- **Exercise prompt**:
Please report how many lines in the data underneath hold the word "Codespaces", with no other text.

^^^^^^^^^^^^^^^^

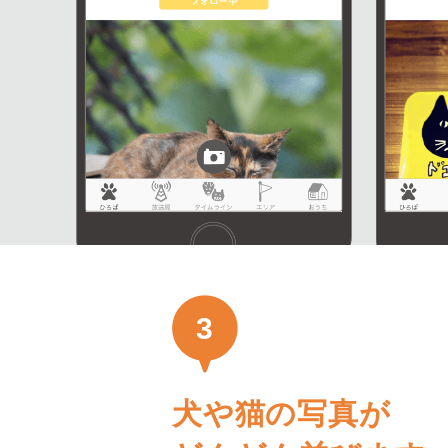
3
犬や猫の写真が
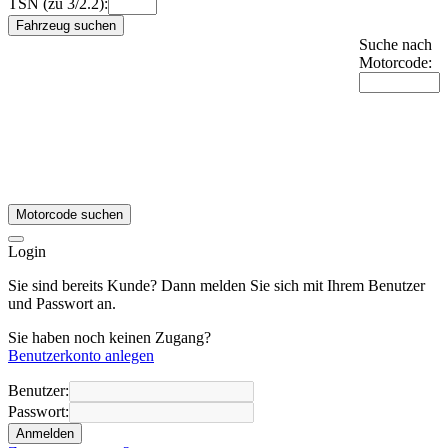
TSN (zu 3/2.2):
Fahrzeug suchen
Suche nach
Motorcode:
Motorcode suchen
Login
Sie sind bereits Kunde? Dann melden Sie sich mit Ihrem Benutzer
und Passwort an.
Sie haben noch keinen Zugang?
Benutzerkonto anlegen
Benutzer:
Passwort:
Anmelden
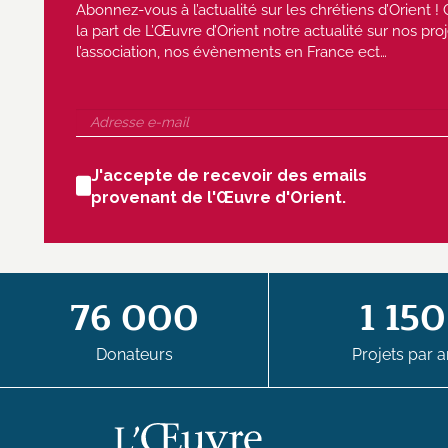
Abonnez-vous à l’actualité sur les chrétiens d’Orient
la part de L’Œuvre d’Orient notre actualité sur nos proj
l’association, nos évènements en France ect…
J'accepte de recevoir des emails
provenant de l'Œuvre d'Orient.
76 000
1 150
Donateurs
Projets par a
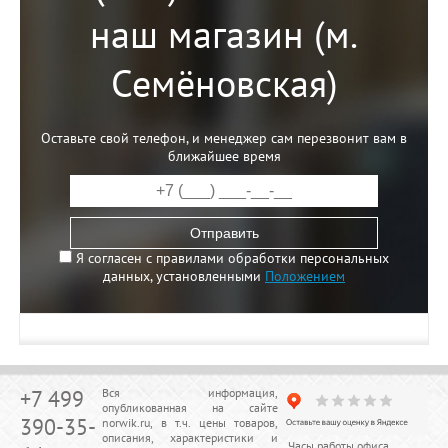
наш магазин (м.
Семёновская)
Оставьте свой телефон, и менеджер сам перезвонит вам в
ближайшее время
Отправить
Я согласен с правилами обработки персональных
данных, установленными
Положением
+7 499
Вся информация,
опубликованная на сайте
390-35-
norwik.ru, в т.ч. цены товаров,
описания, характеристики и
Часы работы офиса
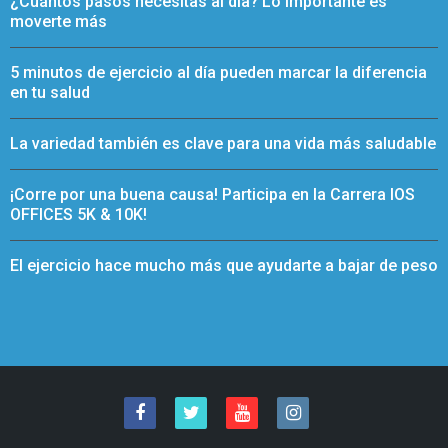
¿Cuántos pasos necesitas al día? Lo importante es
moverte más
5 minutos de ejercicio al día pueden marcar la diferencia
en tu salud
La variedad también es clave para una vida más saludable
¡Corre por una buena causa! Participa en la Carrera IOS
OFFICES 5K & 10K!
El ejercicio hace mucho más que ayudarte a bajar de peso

^^^^^^^^^^^^^^^^

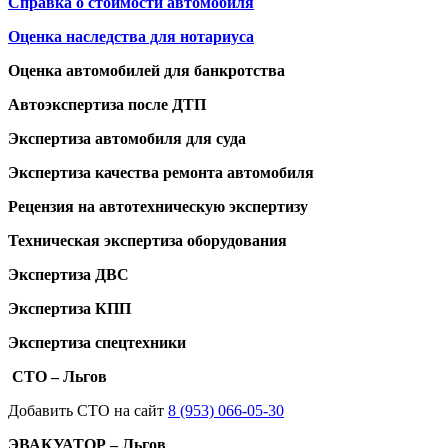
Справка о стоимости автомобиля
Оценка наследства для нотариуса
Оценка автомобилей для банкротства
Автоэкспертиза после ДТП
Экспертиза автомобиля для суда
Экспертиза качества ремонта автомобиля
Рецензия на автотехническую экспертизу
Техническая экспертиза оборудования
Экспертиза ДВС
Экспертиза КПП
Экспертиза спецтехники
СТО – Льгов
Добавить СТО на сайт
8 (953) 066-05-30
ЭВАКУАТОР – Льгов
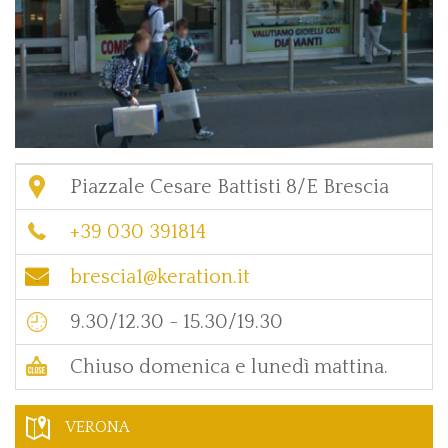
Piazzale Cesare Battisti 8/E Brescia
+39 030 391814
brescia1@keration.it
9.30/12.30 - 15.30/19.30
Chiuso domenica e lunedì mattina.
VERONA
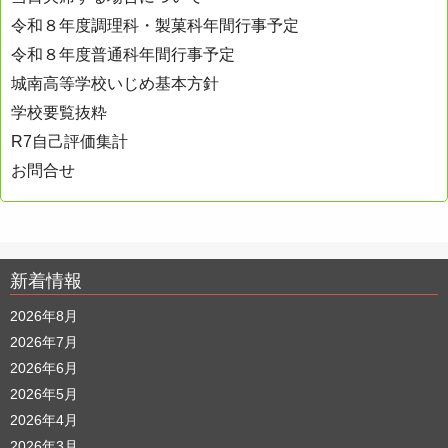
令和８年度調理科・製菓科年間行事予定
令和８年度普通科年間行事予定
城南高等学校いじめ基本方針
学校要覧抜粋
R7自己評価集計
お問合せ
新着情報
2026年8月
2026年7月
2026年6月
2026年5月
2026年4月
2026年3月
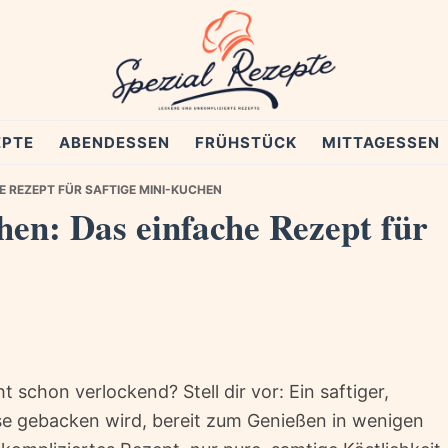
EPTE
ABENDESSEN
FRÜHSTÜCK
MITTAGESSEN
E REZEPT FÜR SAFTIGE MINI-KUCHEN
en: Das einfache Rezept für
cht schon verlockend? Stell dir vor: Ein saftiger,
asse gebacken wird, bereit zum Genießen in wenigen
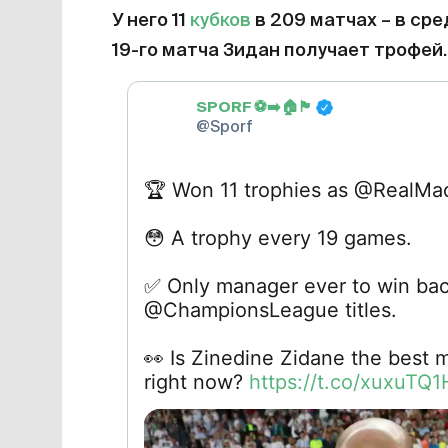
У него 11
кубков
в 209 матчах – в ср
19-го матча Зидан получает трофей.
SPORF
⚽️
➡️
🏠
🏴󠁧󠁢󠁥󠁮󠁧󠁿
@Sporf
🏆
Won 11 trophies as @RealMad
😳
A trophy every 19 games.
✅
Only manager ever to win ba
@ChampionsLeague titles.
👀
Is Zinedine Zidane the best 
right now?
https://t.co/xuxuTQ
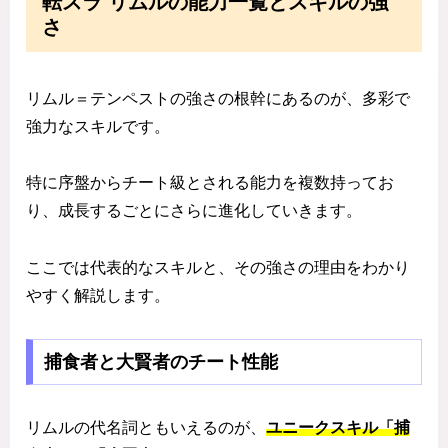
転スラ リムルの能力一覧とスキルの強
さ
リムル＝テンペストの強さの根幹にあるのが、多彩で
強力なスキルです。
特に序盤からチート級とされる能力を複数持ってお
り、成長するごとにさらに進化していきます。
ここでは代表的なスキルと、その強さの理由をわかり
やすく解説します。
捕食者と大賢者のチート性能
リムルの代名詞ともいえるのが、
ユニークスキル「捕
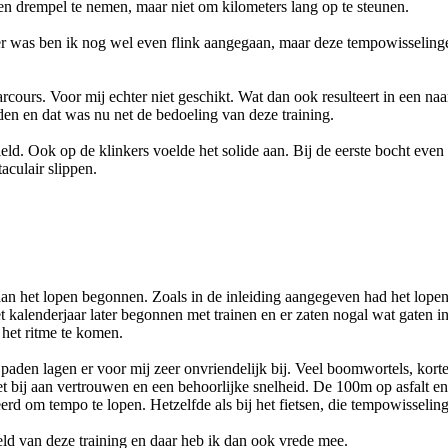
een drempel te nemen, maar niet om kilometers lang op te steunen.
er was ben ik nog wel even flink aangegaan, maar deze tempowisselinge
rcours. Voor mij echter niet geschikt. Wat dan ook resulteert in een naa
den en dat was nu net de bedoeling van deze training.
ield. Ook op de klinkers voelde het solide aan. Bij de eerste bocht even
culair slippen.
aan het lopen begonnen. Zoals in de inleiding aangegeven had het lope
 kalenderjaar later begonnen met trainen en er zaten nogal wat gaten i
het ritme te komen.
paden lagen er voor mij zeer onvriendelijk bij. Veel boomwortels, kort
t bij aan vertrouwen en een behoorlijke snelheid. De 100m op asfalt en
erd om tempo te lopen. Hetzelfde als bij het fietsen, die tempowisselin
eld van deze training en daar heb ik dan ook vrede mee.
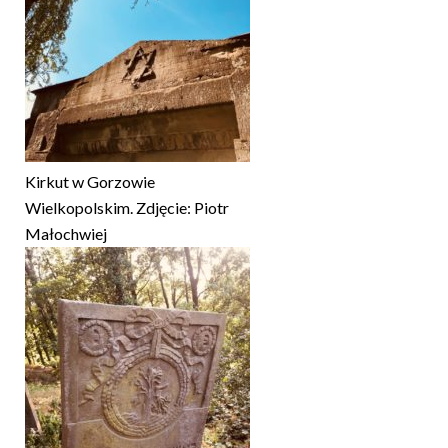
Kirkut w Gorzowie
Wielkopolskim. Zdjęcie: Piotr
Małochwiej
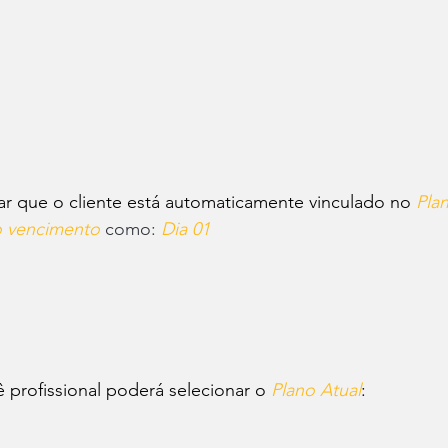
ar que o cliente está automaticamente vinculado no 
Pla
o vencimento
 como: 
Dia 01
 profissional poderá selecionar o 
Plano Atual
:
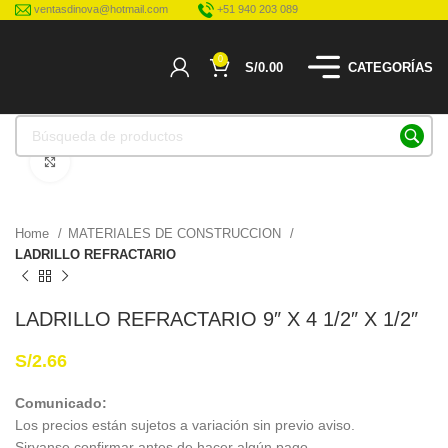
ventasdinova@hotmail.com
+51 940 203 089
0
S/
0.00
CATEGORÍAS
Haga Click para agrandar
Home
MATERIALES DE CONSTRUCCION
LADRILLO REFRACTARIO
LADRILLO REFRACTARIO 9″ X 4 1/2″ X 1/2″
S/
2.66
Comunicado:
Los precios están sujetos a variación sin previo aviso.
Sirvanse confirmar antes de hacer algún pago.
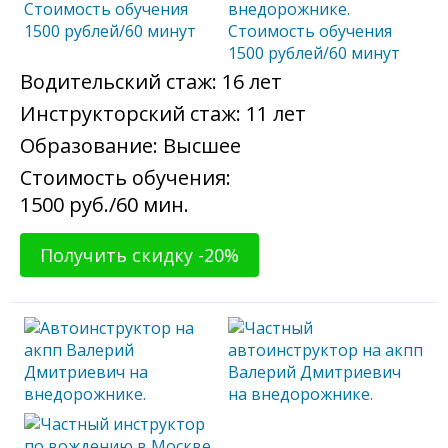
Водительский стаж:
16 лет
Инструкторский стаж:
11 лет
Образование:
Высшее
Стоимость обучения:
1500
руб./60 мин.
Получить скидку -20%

^^^^^^^^^^^^^^^^

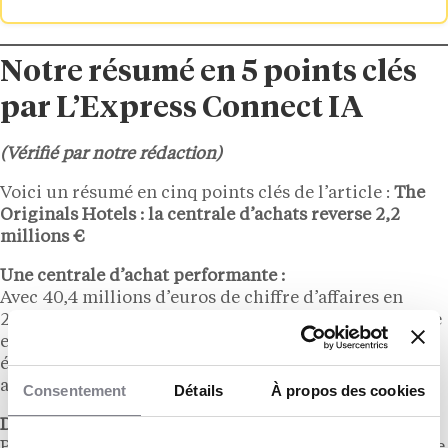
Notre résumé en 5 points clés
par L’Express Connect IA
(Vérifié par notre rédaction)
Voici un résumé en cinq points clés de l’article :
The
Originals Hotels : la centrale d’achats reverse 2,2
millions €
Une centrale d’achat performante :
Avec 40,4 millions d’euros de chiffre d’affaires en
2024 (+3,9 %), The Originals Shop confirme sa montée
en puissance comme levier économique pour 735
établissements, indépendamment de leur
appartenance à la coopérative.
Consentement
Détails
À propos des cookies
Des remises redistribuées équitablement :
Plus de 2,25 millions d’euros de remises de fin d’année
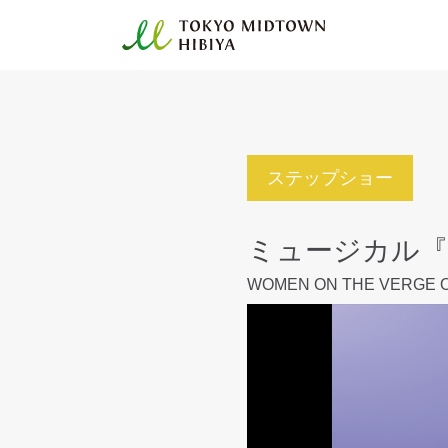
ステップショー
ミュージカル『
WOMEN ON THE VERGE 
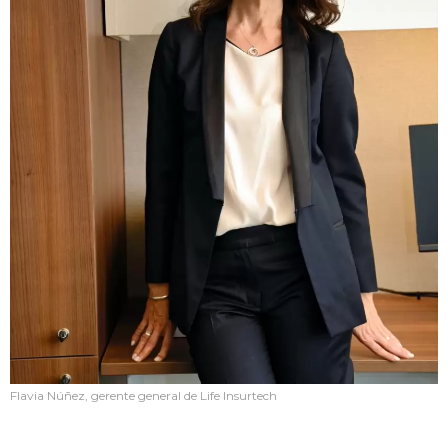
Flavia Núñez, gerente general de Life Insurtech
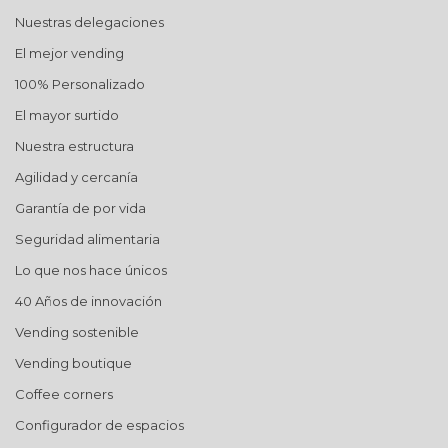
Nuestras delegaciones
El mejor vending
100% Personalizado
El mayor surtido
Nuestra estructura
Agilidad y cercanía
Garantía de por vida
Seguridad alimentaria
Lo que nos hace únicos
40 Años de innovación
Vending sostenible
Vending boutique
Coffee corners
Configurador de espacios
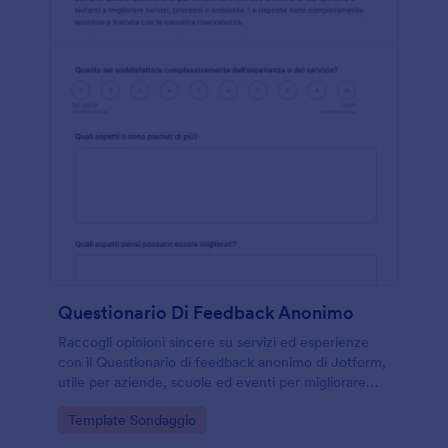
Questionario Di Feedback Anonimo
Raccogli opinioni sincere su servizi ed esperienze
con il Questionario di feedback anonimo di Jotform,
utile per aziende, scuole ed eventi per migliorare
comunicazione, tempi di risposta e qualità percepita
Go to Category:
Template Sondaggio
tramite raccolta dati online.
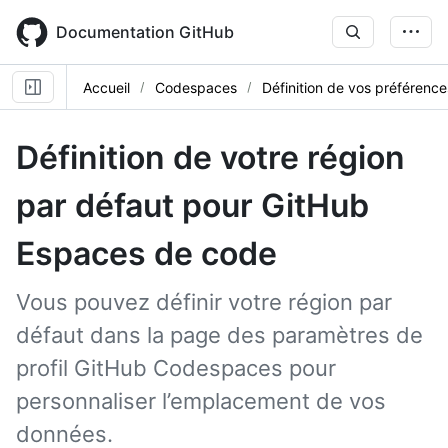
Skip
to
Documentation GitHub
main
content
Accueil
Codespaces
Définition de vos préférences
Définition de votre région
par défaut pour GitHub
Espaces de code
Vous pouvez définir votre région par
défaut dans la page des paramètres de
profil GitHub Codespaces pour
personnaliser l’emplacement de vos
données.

^^^^^^^^^^^^^^^^

- **Solution to the problem**:
2